Despite the ongoing foot injury and a rib fracture that sidelined him for over a month following his run to the Indian Wells final, Nadal has compiled a 30-3 record in the season – a run of success that has surprised even him.

“I will never say a drama because drama are other things in life,” he explained. “Without a doubt, we are only playing tennis. But in terms of daily suffering, it has been tough in terms of every day going on the court without knowing if I am going to be able to finish the practice the proper way or finish the match the proper way. That’s tough to accept.

Nadal’s path to a third Wimbledon title could go through sixth seed Felix Auger-Aliassime – whom he battled in a five-set Roland Garros fourth round – or Eastbourne champion Taylor Fritz in the quarter-finals, with fourth seed Stefanos Tsitsipas and 2021 Wimbledon finalist Matteo Berrettini potential semi-final opponents.
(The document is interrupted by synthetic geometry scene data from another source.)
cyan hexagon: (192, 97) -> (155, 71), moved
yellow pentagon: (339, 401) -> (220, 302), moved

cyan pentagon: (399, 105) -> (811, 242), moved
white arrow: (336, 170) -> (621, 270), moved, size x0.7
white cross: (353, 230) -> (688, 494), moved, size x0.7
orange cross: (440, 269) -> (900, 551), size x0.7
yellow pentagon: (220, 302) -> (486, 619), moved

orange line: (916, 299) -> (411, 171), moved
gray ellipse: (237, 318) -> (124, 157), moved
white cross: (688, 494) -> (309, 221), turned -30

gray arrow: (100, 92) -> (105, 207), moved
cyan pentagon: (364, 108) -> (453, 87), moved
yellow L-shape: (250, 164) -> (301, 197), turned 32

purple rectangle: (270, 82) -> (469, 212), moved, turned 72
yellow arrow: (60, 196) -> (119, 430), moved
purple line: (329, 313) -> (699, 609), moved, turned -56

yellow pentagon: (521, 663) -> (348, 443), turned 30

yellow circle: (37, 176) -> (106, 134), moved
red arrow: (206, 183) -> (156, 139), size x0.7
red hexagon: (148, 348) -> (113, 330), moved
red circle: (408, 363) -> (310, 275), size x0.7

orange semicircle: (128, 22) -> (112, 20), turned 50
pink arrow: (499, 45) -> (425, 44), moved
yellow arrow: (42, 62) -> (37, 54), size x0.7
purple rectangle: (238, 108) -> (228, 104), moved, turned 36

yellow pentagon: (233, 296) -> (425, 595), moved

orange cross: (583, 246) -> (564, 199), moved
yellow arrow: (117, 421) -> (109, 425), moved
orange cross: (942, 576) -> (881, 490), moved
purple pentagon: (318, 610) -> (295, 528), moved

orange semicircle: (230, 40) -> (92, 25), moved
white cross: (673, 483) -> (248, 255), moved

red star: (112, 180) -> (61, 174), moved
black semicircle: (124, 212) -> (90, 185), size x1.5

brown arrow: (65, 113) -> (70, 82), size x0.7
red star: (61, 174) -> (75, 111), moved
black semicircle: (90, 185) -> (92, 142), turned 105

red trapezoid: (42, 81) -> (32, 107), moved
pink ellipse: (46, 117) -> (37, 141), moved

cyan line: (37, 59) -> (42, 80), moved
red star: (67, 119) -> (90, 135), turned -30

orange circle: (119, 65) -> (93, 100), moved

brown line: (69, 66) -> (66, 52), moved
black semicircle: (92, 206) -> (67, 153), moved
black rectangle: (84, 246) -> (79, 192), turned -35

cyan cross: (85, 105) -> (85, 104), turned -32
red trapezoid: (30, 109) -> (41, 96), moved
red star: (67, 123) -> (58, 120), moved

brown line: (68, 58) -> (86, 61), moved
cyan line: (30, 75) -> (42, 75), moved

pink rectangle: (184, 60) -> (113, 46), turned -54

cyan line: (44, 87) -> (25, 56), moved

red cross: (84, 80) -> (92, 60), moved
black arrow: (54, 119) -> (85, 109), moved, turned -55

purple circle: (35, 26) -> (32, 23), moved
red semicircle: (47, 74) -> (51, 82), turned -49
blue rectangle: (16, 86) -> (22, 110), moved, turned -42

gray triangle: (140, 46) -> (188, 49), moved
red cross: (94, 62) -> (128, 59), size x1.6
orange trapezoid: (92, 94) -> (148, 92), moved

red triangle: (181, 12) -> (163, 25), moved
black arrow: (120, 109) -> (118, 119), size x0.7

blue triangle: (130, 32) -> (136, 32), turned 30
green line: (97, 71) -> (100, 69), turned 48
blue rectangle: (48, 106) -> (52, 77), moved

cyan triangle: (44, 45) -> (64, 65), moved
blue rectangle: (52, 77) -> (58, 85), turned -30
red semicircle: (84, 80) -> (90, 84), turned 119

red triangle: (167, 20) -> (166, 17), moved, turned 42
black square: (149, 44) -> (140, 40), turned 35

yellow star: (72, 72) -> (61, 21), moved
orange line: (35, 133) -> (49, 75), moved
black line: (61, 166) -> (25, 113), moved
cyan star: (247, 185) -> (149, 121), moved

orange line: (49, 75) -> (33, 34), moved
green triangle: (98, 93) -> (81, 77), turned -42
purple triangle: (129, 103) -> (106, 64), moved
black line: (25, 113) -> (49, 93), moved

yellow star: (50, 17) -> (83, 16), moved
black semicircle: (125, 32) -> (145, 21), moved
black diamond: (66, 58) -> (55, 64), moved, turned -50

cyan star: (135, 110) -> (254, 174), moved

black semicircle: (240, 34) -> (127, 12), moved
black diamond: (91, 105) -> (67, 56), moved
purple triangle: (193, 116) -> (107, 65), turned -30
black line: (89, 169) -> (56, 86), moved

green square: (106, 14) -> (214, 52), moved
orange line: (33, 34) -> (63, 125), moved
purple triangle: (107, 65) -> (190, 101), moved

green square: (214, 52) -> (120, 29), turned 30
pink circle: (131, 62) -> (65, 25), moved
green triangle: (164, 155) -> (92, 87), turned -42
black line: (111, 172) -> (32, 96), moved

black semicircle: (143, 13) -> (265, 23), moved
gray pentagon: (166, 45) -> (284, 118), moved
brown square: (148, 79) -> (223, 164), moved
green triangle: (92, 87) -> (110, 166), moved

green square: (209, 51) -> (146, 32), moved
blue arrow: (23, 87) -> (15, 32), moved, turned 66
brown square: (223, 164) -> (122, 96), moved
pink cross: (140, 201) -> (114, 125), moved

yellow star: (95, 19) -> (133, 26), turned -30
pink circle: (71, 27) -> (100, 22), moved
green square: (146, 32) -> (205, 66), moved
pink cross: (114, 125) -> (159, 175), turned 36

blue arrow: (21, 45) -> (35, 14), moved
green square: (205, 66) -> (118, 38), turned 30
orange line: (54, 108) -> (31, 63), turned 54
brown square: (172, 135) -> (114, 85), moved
Matteo Berrettini and Stefanos Tsitsipas could clash in the other quarterfinal in the bottom half. Last year’s finalist Berrettini, who triumphed on the grass in Stuttgart and London this month, opens against Cristian Garin, while fourth-seeded Greek Tsitsipas plays Swiss qualifier Alexander Ritschard.

In the top half, fifth seed Alcaraz is making his second appearance at Wimbledon and starts against Germany’s Jan-Lennard Struff, with third seed Casper Ruud playing Albert Ramos-Vinolas. Other intriguing first-round matches include Nick Kyrgios against British wild card Paul Jubb, last year’s semi-finalist Denis Shapovalov against Frenchman Arthur Rinderknech and Indian Wells champ Taylor Fritz against #NextGenATP Italian Lorenzo Musetti.